New finds in old models


When you build a predictive model, you can never be sure it’s any good until it’s too late. Deploying a mediocre model isn’t the worst mistake you can make, though. The worst mistake would be to build a second mediocre model because you haven’t learned anything from the failure of the first.


Performance against a holdout data set for validation is not a reliable indicator of actual performance after deployment. Validation may help you decide which of two or more competing models to use, or it may provide reassurance that your one model isn’t total junk. It’s not proof of anything, though. Those lovely predictors, highly correlated with the outcome, could be fooling you. There are no guarantees they’re predictive of results over the year to come.


In the end, the only real evidence of a model’s worth is how it performs on real results. The problem is, those results happen in the future. So what is one to do?


I’ve long been fascinated with Planned Giving likelihood. Making a bequest seems like the ultimate gesture of institutional affinity (ultimate in every sense). On the plus side, that kind of affinity ought to be clearly evidenced in behaviours such as event attendance, giving, volunteering and so on. On the negative side, Planned Giving interest is uncommon enough that comparing expectancies with non-expectancies will sometimes lead to false predictors based on sparse data. For this reason, my goal of building a reliable model for predicting Planned Giving likelihood has been elusive.


Given that a validation data set taken from the same time period as the training data can produce misleading correlations, I wondered whether I could do one better: That is, be able to draw my holdout sample not from data of the same time period as that used to build the model, but from the future.


As it turned out, yes, I could.


Every year I save my regression analyses as Data Desk files. Although I assess the performance of the output scores, I don’t often go back to the model files themselves. However, they’re there as a document of how I approached modelling problems in the past. As a side benefit, each file is also a snapshot of the alumni population at that point in time. These data sets may consist of a hundred or more candidate predictor variables — a well-rounded picture.

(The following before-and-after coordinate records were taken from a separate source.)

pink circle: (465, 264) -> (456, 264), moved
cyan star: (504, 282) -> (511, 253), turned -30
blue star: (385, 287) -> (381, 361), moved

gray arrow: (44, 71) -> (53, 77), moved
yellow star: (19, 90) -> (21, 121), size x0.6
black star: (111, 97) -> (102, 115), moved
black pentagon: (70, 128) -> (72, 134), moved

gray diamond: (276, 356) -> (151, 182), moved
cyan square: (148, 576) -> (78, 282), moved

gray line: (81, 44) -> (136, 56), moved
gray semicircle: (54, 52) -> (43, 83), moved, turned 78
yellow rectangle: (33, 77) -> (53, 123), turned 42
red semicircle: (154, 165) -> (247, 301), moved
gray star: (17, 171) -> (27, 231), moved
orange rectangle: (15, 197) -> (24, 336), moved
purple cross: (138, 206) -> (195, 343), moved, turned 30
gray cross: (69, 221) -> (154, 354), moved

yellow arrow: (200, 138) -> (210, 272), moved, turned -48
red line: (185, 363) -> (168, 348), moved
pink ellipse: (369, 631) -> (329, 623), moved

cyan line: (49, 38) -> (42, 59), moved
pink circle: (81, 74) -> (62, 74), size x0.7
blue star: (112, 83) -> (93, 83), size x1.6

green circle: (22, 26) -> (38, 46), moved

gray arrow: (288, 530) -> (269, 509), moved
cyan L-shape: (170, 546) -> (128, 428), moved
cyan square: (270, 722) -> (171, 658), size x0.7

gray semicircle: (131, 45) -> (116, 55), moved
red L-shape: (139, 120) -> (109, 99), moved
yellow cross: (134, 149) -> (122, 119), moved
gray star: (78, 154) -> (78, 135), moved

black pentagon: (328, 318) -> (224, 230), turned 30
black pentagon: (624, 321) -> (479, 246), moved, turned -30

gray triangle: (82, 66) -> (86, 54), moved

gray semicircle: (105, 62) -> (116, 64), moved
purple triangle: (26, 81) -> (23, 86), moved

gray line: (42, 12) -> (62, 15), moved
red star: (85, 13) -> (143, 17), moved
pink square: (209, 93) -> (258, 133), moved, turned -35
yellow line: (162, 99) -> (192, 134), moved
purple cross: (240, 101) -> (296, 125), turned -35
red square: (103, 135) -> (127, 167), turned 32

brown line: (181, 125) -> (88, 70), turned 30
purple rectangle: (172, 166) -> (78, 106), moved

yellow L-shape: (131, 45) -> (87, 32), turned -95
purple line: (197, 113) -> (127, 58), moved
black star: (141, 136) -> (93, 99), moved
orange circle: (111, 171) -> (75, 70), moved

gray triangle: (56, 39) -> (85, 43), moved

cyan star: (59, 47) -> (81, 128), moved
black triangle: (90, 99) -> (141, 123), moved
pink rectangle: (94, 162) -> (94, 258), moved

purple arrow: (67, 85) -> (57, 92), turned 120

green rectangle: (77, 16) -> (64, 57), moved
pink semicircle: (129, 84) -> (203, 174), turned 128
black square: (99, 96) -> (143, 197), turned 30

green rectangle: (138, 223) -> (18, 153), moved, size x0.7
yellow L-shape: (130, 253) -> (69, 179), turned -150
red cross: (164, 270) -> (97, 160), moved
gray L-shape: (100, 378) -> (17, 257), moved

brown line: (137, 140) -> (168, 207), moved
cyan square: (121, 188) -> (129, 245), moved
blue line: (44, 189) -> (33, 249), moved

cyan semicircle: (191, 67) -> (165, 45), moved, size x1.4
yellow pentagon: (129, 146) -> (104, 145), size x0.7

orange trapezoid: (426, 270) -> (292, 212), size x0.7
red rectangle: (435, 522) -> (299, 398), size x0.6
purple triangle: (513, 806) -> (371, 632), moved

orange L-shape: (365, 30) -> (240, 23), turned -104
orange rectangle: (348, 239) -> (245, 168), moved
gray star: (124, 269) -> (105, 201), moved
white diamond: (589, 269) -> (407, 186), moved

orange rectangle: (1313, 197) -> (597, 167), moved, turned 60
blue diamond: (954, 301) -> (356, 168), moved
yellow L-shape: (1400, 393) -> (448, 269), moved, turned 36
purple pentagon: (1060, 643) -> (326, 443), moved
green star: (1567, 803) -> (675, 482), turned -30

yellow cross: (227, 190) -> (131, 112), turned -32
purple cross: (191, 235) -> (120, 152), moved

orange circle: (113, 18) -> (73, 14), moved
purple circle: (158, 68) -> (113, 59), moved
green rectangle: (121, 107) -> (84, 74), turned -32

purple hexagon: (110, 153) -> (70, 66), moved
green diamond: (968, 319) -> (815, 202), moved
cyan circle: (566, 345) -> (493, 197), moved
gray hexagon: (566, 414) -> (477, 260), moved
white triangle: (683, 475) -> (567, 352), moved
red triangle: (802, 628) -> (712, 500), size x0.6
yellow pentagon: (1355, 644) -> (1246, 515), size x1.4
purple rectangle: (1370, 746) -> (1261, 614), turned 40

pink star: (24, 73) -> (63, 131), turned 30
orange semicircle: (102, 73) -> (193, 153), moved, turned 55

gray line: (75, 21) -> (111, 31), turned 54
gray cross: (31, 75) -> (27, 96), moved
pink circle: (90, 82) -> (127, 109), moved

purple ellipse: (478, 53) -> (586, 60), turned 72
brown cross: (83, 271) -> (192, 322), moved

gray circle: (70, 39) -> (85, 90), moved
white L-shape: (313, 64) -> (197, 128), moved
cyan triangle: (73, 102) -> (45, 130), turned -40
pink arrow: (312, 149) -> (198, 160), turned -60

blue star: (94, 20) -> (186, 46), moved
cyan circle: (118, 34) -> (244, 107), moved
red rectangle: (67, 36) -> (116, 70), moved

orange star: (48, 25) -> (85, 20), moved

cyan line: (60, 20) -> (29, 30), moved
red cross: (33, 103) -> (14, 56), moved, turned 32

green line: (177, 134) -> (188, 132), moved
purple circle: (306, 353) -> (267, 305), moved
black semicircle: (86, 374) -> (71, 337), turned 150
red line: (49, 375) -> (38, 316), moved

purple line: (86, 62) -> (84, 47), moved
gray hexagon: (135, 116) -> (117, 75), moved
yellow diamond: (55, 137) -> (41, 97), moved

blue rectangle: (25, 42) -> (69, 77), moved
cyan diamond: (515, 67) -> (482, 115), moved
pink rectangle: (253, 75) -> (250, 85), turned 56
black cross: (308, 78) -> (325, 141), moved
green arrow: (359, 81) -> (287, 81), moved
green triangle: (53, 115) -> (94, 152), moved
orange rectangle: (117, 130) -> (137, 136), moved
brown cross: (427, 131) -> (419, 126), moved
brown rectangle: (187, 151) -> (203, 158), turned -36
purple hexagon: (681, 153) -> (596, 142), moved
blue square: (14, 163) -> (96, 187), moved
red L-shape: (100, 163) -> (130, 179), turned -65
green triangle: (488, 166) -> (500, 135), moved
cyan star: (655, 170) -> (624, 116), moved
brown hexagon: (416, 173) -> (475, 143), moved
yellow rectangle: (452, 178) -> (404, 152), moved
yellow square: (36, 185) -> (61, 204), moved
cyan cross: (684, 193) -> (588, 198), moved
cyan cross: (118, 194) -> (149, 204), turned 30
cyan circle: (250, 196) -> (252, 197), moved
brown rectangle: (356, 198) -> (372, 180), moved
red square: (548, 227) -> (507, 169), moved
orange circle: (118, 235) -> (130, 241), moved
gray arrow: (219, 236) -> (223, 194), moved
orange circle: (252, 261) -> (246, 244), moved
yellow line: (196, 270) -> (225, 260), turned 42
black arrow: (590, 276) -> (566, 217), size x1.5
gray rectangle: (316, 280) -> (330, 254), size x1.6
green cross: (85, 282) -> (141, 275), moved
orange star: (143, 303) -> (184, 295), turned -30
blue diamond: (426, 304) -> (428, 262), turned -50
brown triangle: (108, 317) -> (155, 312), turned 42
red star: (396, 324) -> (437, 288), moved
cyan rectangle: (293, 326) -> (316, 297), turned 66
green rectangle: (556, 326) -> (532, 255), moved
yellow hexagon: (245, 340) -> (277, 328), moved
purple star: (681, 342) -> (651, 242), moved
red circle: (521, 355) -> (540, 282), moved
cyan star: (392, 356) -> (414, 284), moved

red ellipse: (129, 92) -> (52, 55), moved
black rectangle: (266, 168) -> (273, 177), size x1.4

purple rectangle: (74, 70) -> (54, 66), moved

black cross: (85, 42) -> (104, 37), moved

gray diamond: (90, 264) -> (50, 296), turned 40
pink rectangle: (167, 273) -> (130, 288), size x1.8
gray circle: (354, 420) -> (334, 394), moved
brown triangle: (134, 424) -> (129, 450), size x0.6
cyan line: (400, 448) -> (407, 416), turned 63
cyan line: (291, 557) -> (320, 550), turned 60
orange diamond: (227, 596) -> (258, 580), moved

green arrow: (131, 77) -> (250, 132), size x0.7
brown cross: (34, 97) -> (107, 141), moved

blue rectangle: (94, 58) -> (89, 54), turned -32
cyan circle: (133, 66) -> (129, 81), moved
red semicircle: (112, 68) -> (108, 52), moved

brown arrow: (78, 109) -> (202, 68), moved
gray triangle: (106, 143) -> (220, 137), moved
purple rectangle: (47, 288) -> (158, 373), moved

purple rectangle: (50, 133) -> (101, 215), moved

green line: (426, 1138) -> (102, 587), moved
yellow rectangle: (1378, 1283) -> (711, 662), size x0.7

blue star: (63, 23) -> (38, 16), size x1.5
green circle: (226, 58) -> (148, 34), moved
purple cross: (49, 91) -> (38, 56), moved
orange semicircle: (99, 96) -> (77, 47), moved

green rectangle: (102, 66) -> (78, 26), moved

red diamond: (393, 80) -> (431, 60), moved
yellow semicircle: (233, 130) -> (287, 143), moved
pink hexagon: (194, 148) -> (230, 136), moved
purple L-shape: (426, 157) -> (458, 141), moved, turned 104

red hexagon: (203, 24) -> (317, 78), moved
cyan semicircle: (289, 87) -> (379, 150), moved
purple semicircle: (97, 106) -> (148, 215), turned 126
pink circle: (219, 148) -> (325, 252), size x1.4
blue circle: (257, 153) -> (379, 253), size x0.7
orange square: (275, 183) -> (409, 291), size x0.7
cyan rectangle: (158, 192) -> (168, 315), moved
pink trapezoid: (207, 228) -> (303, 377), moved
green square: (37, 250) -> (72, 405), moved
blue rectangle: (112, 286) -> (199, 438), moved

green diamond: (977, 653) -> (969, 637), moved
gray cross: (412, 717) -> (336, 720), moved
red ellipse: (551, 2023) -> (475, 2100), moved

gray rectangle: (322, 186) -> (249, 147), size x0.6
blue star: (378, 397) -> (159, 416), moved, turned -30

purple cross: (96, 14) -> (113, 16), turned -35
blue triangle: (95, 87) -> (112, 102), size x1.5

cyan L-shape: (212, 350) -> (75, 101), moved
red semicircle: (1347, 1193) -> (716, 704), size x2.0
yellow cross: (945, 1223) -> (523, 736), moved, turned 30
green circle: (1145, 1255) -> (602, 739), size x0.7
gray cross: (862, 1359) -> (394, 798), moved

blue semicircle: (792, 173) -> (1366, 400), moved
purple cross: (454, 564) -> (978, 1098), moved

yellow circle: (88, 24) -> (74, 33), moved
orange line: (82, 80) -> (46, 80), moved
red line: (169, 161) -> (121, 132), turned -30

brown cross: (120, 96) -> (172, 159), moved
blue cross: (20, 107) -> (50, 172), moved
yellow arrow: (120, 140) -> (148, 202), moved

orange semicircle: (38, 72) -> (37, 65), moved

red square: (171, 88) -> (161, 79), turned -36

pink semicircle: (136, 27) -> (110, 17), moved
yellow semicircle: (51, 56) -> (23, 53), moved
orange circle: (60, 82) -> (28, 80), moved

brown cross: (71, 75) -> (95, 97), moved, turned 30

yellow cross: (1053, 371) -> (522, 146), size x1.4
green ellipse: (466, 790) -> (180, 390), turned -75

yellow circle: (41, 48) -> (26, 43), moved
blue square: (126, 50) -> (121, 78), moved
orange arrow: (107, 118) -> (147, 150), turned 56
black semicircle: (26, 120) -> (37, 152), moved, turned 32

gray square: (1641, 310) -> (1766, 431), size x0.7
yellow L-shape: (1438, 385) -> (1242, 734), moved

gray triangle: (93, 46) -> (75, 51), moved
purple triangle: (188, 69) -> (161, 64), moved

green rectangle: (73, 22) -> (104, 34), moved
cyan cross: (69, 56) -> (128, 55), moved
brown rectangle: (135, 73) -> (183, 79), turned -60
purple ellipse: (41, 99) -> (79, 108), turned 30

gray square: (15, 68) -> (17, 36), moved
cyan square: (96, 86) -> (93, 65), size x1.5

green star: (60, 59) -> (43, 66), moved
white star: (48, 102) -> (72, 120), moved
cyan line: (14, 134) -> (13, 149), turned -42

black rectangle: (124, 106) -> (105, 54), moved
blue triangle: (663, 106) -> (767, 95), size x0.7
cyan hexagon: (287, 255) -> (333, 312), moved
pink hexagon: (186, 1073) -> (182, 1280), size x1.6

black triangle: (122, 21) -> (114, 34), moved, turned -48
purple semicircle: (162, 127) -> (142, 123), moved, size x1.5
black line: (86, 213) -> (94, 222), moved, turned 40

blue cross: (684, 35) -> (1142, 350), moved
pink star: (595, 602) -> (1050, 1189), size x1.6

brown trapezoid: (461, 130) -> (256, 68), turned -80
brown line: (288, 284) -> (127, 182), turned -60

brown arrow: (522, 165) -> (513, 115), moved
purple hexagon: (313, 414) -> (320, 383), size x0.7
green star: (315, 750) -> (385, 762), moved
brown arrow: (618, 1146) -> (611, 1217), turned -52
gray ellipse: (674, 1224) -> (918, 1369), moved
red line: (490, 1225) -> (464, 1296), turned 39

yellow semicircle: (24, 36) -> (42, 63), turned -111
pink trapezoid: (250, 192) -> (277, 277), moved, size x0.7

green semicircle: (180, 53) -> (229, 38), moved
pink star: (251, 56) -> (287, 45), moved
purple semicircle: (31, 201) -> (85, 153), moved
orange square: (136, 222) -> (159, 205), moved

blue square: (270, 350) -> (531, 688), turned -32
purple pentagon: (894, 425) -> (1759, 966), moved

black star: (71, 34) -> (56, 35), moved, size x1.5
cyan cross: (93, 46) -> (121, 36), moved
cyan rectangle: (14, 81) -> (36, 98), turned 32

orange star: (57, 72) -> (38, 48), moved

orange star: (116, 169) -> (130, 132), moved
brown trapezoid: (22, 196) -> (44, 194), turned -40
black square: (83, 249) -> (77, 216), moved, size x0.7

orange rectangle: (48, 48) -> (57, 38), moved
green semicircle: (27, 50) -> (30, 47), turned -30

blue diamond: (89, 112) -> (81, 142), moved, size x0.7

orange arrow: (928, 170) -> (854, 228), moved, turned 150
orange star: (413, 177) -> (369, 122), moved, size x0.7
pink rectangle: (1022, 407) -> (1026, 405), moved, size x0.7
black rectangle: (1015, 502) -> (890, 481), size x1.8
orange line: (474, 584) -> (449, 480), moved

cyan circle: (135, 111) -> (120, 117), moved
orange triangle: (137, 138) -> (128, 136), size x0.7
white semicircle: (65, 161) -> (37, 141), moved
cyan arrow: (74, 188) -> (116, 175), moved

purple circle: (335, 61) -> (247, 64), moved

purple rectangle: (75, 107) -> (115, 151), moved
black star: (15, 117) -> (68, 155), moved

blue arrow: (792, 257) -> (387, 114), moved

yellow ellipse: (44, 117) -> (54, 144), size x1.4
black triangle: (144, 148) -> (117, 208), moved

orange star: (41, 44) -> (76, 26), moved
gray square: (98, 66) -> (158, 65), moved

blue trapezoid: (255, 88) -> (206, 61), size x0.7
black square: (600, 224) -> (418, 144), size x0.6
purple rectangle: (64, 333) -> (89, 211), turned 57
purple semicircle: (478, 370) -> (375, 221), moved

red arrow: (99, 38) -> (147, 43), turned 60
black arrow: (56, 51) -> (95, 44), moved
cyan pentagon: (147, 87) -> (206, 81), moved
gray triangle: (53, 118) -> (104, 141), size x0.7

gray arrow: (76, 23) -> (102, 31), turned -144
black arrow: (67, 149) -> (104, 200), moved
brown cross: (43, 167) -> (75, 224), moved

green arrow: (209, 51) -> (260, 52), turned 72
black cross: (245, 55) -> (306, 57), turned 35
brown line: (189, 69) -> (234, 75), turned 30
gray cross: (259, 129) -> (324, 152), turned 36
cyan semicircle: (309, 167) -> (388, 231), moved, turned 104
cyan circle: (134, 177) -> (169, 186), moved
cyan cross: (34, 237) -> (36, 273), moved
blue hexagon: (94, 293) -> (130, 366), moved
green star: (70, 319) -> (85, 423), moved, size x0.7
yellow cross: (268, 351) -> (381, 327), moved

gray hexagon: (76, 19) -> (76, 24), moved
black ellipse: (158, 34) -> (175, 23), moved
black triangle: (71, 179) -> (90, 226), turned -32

My thinking went like this: Every old model file represents data from the past. If I pretend that this snapshot is really the present, then in order to have access to knowledge of the future, all I have to do is look at today’s data stored in the database.


For example, for this blog post, I reached back two years to a model I created in Data Desk for predicting likelihood to upgrade to the Leadership level in Annual Giving. I wasn’t interested in the model itself. Rather, I wanted to examine the underlying variables I had to work with at the time. This model had been an ambitious undertaking, with some 170 variables prepared for analysis. Many of course were transformations of variables or combinations of interacting variables. Among all those variables was one indicating whether a case was a current Planned Giving expectancy or not, at that point in time.


In this snapshot of the database from two years ago, some of the cases that were not expectancies would have become so since then. In other words, I now had the best of both worlds. I had a comprehensive set of potential predictors as they existed two years ago, AND access to the hitherto unknowable future: The identities of the people who had become expectancies after the predictors had been frozen in time.


As I said, my old model was not intended to predict Planned Giving inclination. So I built a new model, using “Is an Expectancy” (0/1) as the target variable. I trained the regression model on the two-year-old expectancy data — I didn’t even look at the new expectancies while building the model. No: I used those new expectancies as my validation data set.


“Validation” might be too strong a word, given that there were only 80 or so new cases. That’s a lot of bequest intentions, for sure, but in terms of data it’s a drop in the bucket compared with the number of cases being scored. Let’s call it a test data set. I used this test set to help me analyze the model, in a couple of ways.


First I looked at how new expectancies were scored by the model I had just built. The chart below shows their distribution by score decile. Slightly more than 50% of new expectancies were in the top decile. This looks pretty good — keeping in mind that this is what actual performance would have looked like had I really built this model two years ago (which I could have):




(Even better, looking at percentiles, most of the expectancies in that top 10% are concentrated nicely in the top few percentiles.)


But I didn’t stop there. It is also evident that almost half of new expectancies fell outside the top 10 percent of scores, so clearly there was room for improvement. My next step was to examine the individual predictors I had used in the model. These were of course the predictors most highly correlated with being an expectancy. They were roughly the following:
  • Year person’s personal information in the database was last updated
  • Number of events attended
  • Age
  • Year of first gift
  • Number of alumni activities
  • Indicated “likely to donate” on 2009 alumni survey
  • Total giving in last five years (log transformed)
  • Combined length of name Prefix + Suffix


I ranked the correlation of each of these with the 0/1 indicator meaning “new expectancy,” and found that most of the predictors were still fine, although they changed their order in the rank correlation. Donor likelihood (from survey) and recent giving were more important, and alumni activities and how recently a person’s record was updated were less important.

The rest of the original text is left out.